On modern architectures (Pascal / 10x0 or later), unified virtual memory is generally not much slower, if at all, than explicitly managed memory. The GPU handles page faults and migrates those pages from CPU memory. This does make the kernel wait for those pages to be moved, but if you explicitly copy the memory in advance, you have to wait for those pages to be moved anyway. In some cases UVM could be faster: for example, suppose you have a transmission loss run, where all the rays go in one direction and never influence receivers on the other side. The pages holding the memory for the part of the field which is never touched by the GPU never have to be moved to the GPU at all! If they were explicitly managed, they'd have to be moved to the GPU once at the beginning and then back to the CPU at the end.

The reason we chose unified memory for this project is because it is one codebase which can be compiled as C++ or as CUDA. Simply changing the allocation between malloc and cudaMallocManaged is much cleaner to support, compared to having data structures have host and device pointers and explicit copy steps.

Regarding your observed performance: SM utilization of 3.8% will never be caused by unified virtual memory. At worst UVM might reduce performance in a particular case from 100% to 50% or something like that, but it will not lose 96% of the performance.

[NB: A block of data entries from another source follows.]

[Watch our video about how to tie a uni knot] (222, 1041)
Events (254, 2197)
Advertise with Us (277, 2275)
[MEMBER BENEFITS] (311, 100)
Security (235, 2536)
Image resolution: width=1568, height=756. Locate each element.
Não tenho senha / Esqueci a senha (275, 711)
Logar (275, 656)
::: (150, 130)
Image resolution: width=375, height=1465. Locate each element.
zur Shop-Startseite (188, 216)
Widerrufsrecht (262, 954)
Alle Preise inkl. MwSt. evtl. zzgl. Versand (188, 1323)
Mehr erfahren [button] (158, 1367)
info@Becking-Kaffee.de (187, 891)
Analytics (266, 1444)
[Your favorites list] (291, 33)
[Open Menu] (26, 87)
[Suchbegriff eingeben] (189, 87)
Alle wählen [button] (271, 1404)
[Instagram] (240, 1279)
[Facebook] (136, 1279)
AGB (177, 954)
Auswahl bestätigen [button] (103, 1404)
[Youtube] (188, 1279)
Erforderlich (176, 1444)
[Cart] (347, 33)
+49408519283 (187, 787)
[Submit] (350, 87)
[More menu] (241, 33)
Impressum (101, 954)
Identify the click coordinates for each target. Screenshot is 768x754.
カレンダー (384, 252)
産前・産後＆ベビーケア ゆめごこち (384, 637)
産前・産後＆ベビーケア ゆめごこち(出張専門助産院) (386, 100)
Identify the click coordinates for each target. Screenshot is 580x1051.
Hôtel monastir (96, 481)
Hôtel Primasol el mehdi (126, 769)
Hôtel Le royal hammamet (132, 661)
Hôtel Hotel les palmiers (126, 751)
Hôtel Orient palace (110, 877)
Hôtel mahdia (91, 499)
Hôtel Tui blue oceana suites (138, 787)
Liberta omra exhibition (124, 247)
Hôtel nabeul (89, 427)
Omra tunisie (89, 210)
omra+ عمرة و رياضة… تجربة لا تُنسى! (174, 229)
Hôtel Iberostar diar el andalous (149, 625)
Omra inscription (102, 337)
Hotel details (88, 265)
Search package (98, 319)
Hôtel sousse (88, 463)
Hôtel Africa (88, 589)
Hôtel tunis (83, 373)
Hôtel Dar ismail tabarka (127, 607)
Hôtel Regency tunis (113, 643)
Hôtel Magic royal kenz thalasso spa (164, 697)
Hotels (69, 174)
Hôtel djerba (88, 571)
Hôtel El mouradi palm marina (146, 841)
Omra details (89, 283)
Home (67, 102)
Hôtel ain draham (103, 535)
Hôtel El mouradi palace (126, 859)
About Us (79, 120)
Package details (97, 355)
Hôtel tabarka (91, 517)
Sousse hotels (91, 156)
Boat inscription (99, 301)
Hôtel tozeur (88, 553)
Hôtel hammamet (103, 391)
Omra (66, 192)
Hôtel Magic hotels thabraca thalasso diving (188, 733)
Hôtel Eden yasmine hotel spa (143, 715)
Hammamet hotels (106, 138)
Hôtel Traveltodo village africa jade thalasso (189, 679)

Furthermore, how the memory was allocated doesn't change anything about how often DRAM is read and written. Too much DRAM activity means the data access patterns of the kernel itself are poor relative to the GPU caches, for example because a large region of the field is being read and written to, and this can't fit in the cache.

How many rays are being traced by the environment file you're using? What GPU are you using?

xieziping commented 1 year ago

Thank you for your patience. Maybe I'm using 1750 graphics card, which is not so good for new technology support. There are about 10000 rays. I sue Seamount3Dgaussian env which reduced the Nalpha and the Nbeta.